Source material:
= Beginning of Section =

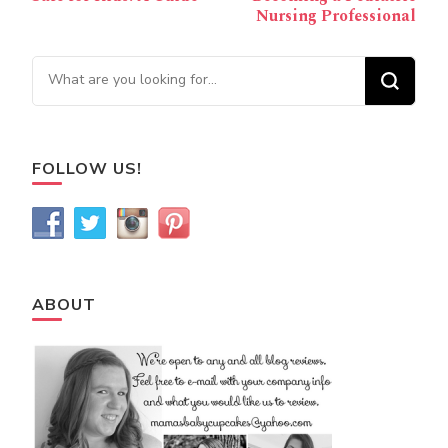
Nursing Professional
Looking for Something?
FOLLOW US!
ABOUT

= End of Section =
= Beginning of Section =

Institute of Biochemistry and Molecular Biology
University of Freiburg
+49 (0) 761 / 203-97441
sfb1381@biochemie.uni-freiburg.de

= End of Section =

Task to complete: Within the material above, output exactly the lines from the one with "University of Freiburg" through the one with "sfb1381@biochemie.uni-freiburg.de", end lines included, and nothing besides.

Solution for this exercise:
University of Freiburg
+49 (0) 761 / 203-97441
sfb1381@biochemie.uni-freiburg.de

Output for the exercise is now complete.